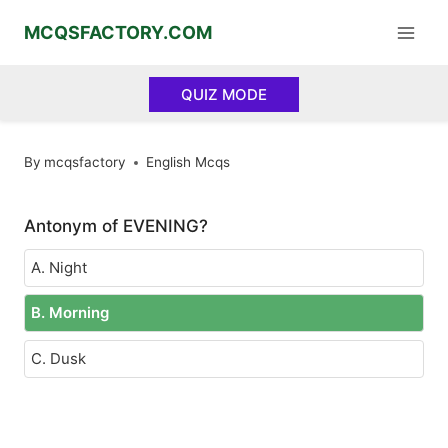
Skip
MCQSFACTORY.COM
to
content
QUIZ MODE
By
mcqsfactory
English Mcqs
Antonym of EVENING?
A. Night
B. Morning
C. Dusk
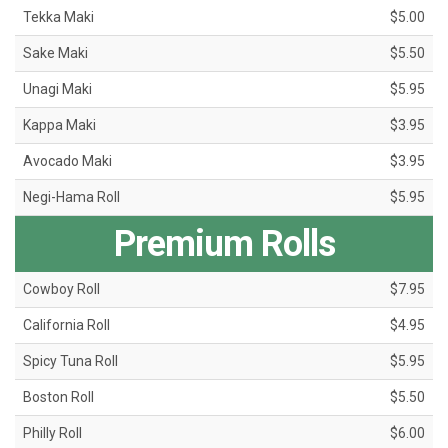
Tekka Maki
$5.00
Sake Maki
$5.50
Unagi Maki
$5.95
Kappa Maki
$3.95
Avocado Maki
$3.95
Negi-Hama Roll
$5.95
Premium Rolls
Cowboy Roll
$7.95
California Roll
$4.95
Spicy Tuna Roll
$5.95
Boston Roll
$5.50
Philly Roll
$6.00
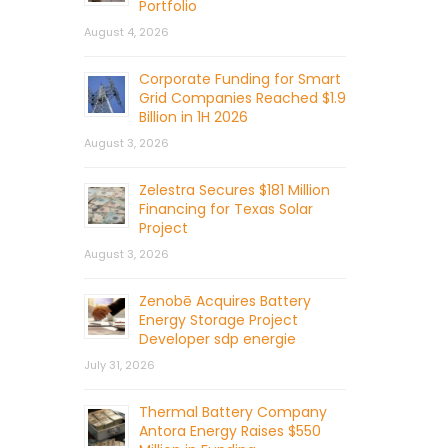
Portfolio
August 4, 2026
Corporate Funding for Smart
Grid Companies Reached $1.9
Billion in 1H 2026
August 3, 2026
Zelestra Secures $181 Million
Financing for Texas Solar
Project
August 3, 2026
Zenobē Acquires Battery
Energy Storage Project
Developer sdp energie
July 31, 2026
Thermal Battery Company
Antora Energy Raises $550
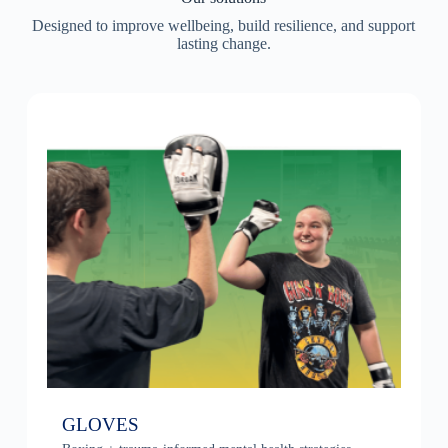
Designed to improve wellbeing, build resilience, and support
lasting change.
GLOVES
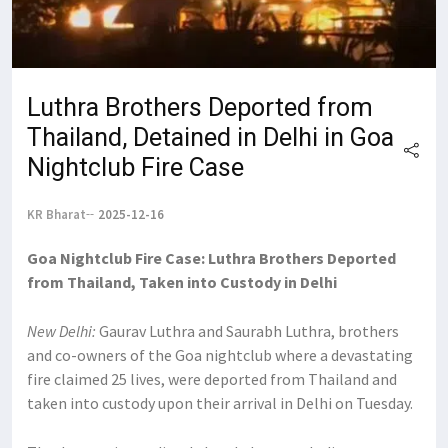
Luthra Brothers Deported from
Thailand, Detained in Delhi in Goa
Nightclub Fire Case
KR Bharat
2025-12-16
Goa Nightclub Fire Case: Luthra Brothers Deported
from Thailand, Taken into Custody in Delhi
New Delhi:
Gaurav Luthra and Saurabh Luthra, brothers
and co-owners of the Goa nightclub where a devastating
fire claimed 25 lives, were deported from Thailand and
taken into custody upon their arrival in Delhi on Tuesday.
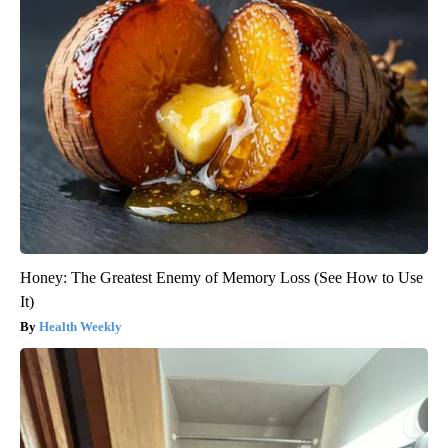
Honey: The Greatest Enemy of Memory Loss (See How to Use
It)
Health Weekly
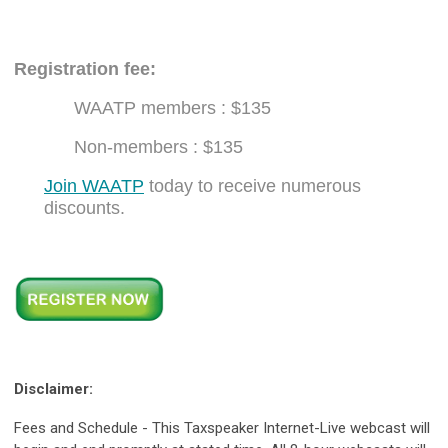
Registration fee:
WAATP members : $135
Non-members : $135
Join WAATP
today to receive numerous
discounts.
Disclaimer:
Fees and Schedule - This Taxspeaker Internet-Live webcast will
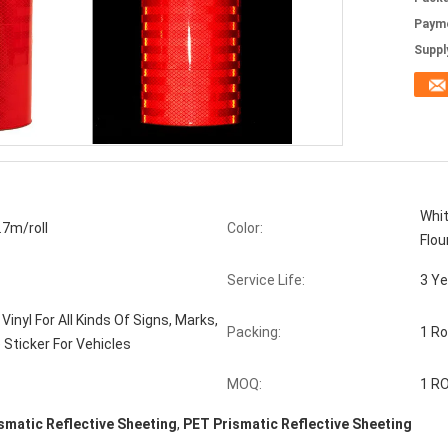
Paym
Supply
Whit
7m/roll
Color:
Flou
Service Life:
3 Ye
Vinyl For All Kinds Of Signs, Marks,
Packing:
1 Ro
 Sticker For Vehicles
MOQ:
1 R
smatic Reflective Sheeting
,
PET Prismatic Reflective Sheeting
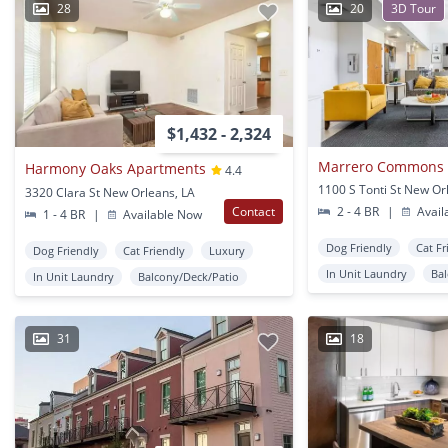
28
20
3D Tour
$1,432 - 2,324
Marrero Commons 
Harmony Oaks Apartments
4.4
1100 S Tonti St New Or
3320 Clara St New Orleans, LA
Contact
2 - 4 BR
|
Avail
1 - 4 BR
|
Available Now
Dog Friendly
Cat Fr
Dog Friendly
Cat Friendly
Luxury
In Unit Laundry
Ba
In Unit Laundry
Balcony/Deck/Patio
31
18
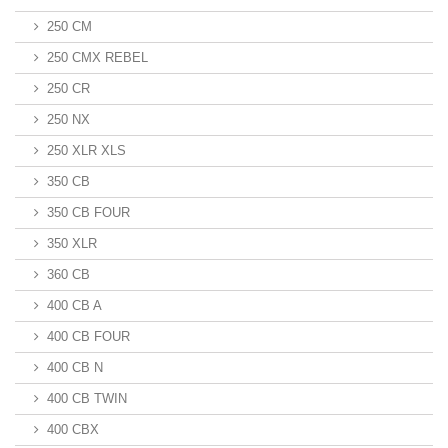
250 CM
250 CMX REBEL
250 CR
250 NX
250 XLR XLS
350 CB
350 CB FOUR
350 XLR
360 CB
400 CB A
400 CB FOUR
400 CB N
400 CB TWIN
400 CBX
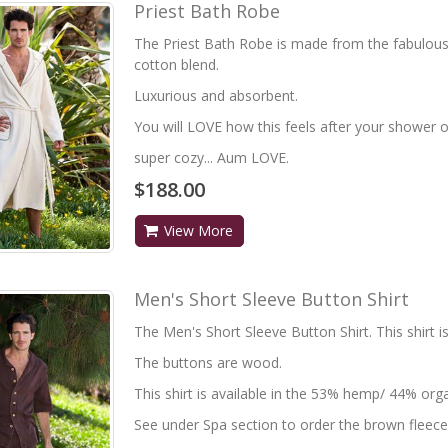
Priest Bath Robe
The Priest Bath Robe is made from the fabulou
cotton blend.
Luxurious and absorbent.
You will LOVE how this feels after your shower or
super cozy... Aum LOVE.
$188.00
View More
Men's Short Sleeve Button Shirt
The Men's Short Sleeve Button Shirt. This shirt i
The buttons are wood.
This shirt is available in the 53% hemp/ 44% orga
See under Spa section to order the brown fleece 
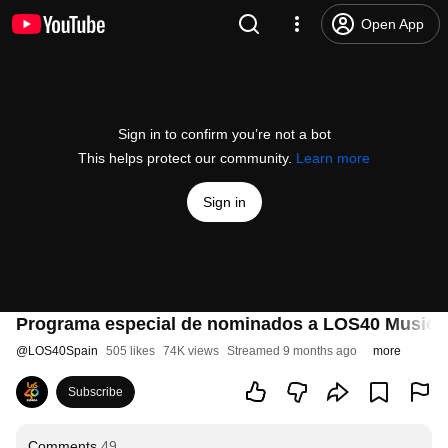
Open App
Sign in to confirm you’re not a bot
This helps protect our community.
Learn more
Sign in
Programa especial de nominados a LOS40 Music 
@
LOS40Spain
505 likes
74K views
Streamed 9 months ago
more
Subscribe
Comments
49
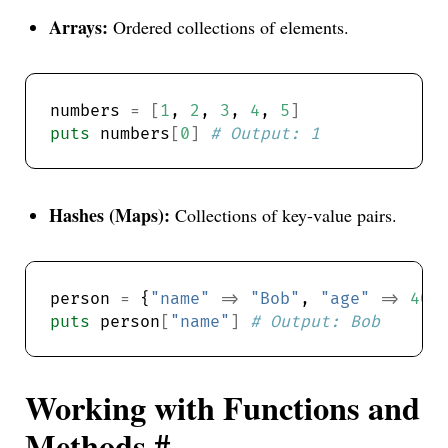
Arrays:
Ordered collections of elements.
numbers 
=
[
1
, 
2
, 
3
, 
4
, 
5
]
puts
 numbers
[
0
]
# Output: 1
Hashes (Maps):
Collections of key-value pairs.
person 
=
 {
"name"
=>
"Bob"
, 
"age"
=>
40
puts
 person
[
"name"
]
# Output: Bob
Working with Functions and
Methods
#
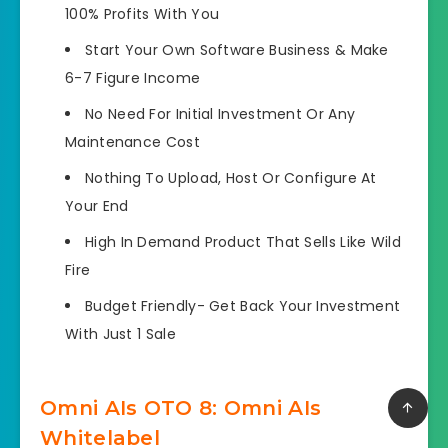
100% Profits With You
Start Your Own Software Business & Make
6-7 Figure Income
No Need For Initial Investment Or Any
Maintenance Cost
Nothing To Upload, Host Or Configure At
Your End
High In Demand Product That Sells Like Wild
Fire
Budget Friendly- Get Back Your Investment
With Just 1 Sale
Omni AIs OTO 8: Omni AIs
Whitelabel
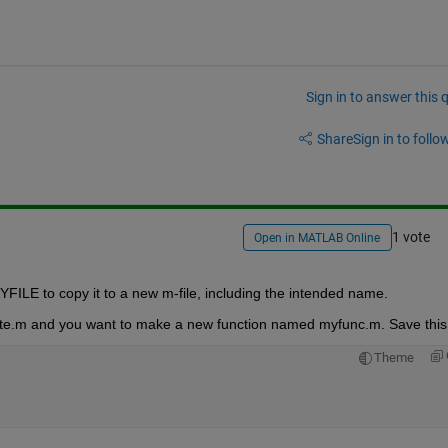
Sign in to answer this 
Share
Sign in to follow
1 vote
Open in MATLAB Online
YFILE to copy it to a new m-file, including the intended name.
te.m and you want to make a new function named myfunc.m. Save this
Theme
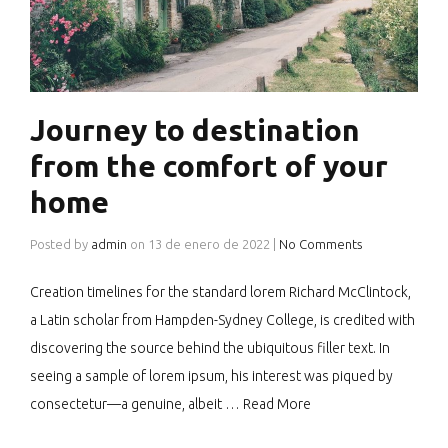
Journey to destination
from the comfort of your
home
Posted by
admin
on
13 de enero de 2022
|
No Comments
Creation timelines for the standard lorem Richard McClintock,
a Latin scholar from Hampden-Sydney College, is credited with
discovering the source behind the ubiquitous filler text. In
seeing a sample of lorem ipsum, his interest was piqued by
consectetur—a genuine, albeit …
Read More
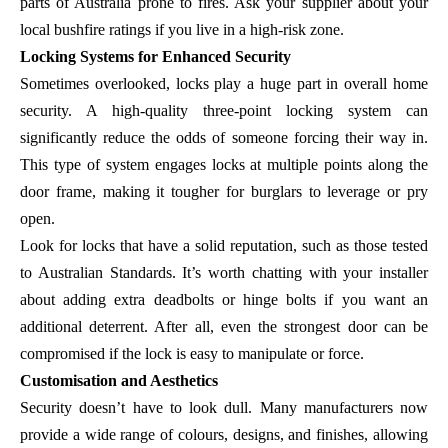
parts of Australia prone to fires. Ask your supplier about your
local bushfire ratings if you live in a high-risk zone.
Locking Systems for Enhanced Security
Sometimes overlooked, locks play a huge part in overall home
security. A high-quality three-point locking system can
significantly reduce the odds of someone forcing their way in.
This type of system engages locks at multiple points along the
door frame, making it tougher for burglars to leverage or pry
open.
Look for locks that have a solid reputation, such as those tested
to Australian Standards. It’s worth chatting with your installer
about adding extra deadbolts or hinge bolts if you want an
additional deterrent. After all, even the strongest door can be
compromised if the lock is easy to manipulate or force.
Customisation and Aesthetics
Security doesn’t have to look dull. Many manufacturers now
provide a wide range of colours, designs, and finishes, allowing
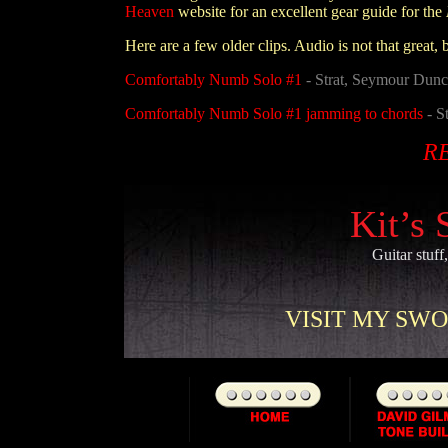
Heaven
website for an excellent gear guide for the
Here are a few older clips. Audio is not that great, 
Comfortably Numb Solo #1
- Strat, Seymour Dunc
Comfortably Numb Solo #1 jamming to chords
- S
R
Kit’s 
Guitar stuff
VISIT MY SWOR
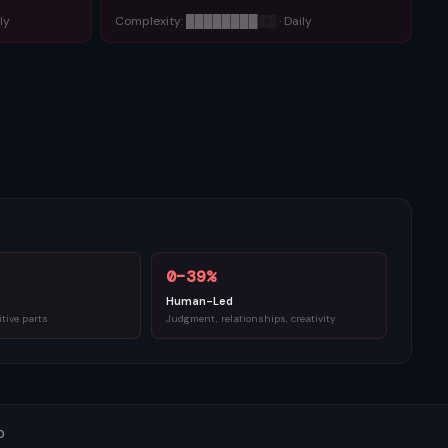
ly
Complexity:
████████
░░
·
Daily
0–39%
Human-Led
itive parts
Judgment, relationships, creativity
0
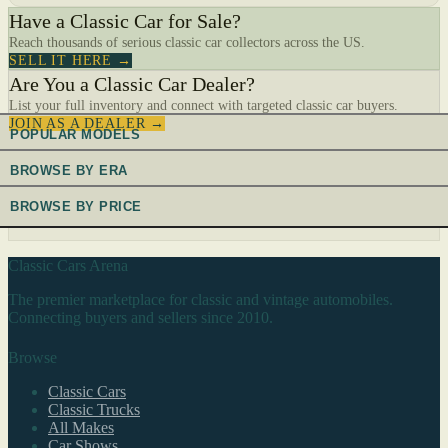
Have a Classic Car for Sale?
Reach thousands of serious classic car collectors across the US.
SELL IT HERE →
Are You a Classic Car Dealer?
List your full inventory and connect with targeted classic car buyers.
JOIN AS A DEALER →
POPULAR MODELS
BROWSE BY ERA
BROWSE BY PRICE
Classic Cars Arena
The premier marketplace for classic and vintage automobiles.
Connecting buyers and sellers since 2010.
Browse
Classic Cars
Classic Trucks
All Makes
Car Shows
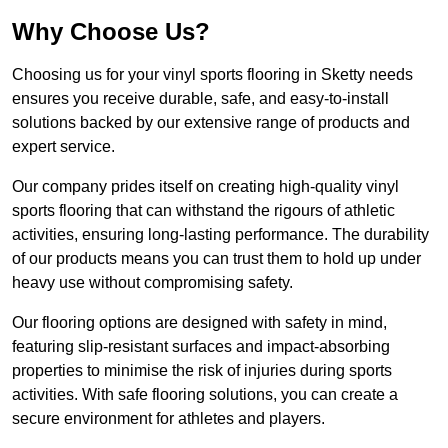
Why Choose Us?
Choosing us for your vinyl sports flooring in Sketty needs
ensures you receive durable, safe, and easy-to-install
solutions backed by our extensive range of products and
expert service.
Our company prides itself on creating high-quality vinyl
sports flooring that can withstand the rigours of athletic
activities, ensuring long-lasting performance. The durability
of our products means you can trust them to hold up under
heavy use without compromising safety.
Our flooring options are designed with safety in mind,
featuring slip-resistant surfaces and impact-absorbing
properties to minimise the risk of injuries during sports
activities. With safe flooring solutions, you can create a
secure environment for athletes and players.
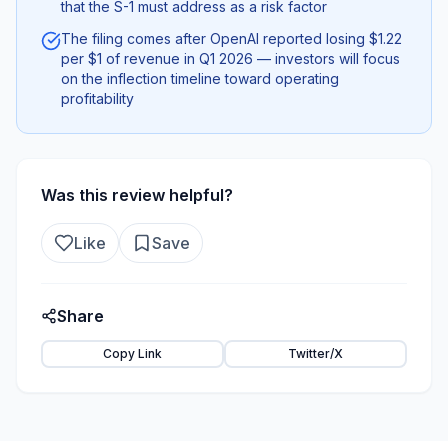
that the S-1 must address as a risk factor
The filing comes after OpenAI reported losing $1.22
per $1 of revenue in Q1 2026 — investors will focus
on the inflection timeline toward operating
profitability
Was this review helpful?
Like
Save
Share
Copy Link
Twitter/X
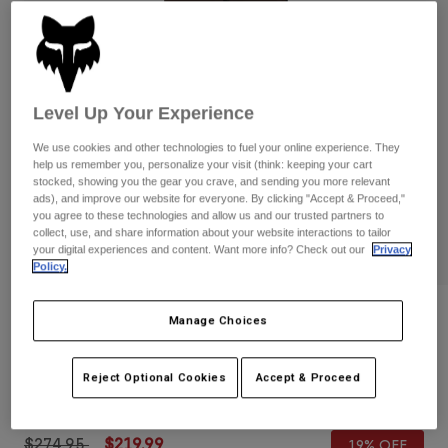
Pants
Shorts
Pants
Shorts
Goggles
Pants
Swim
Guards & Protection
Pads & Protection
Shop All
Level Up Your Experience
Gloves
Jackets
We use cookies and other technologies to fuel your online experience. They
help us remember you, personalize your visit (think: keeping your cart
Womens
stocked, showing you the gear you crave, and sending you more relevant
Jackets & Hydration Vests
Gloves
ads), and improve our website for everyone. By clicking "Accept & Proceed,"
you agree to these technologies and allow us and our trusted partners to
Hats
collect, use, and share information about your website interactions to tailor
Base Layers
Goggles
your digital experiences and content. Want more info? Check out our
Privacy
Shirts
Policy.
Sweatshirts
Gear Bags
Base Layers
Reviews
Jackets
Manage Choices
Socks
Bottles & Hydration Packs
Pants
Defend 3-Layer Water Pants
Shorts
Reject Optional Cookies
Accept & Proceed
Replacement Parts
Socks
STYLE #:
33778
Shop All
Replacement Parts
Price reduced from
to
$274.95
$219.99
19% OFF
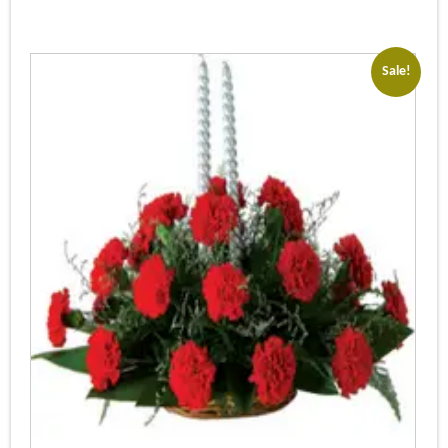
Sale!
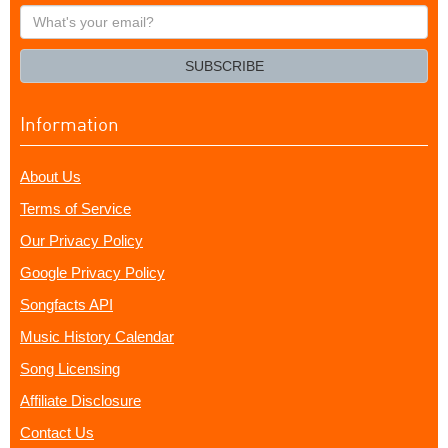
What's
your
email?
SUBSCRIBE
Information
About Us
Terms of Service
Our Privacy Policy
Google Privacy Policy
Songfacts API
Music History Calendar
Song Licensing
Affiliate Disclosure
Contact Us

○ ○ ○ ○

> _Problem to work on_: Count how many of the lines in the material include the word "Case", and state that number without anything else.

> _Task result_: 2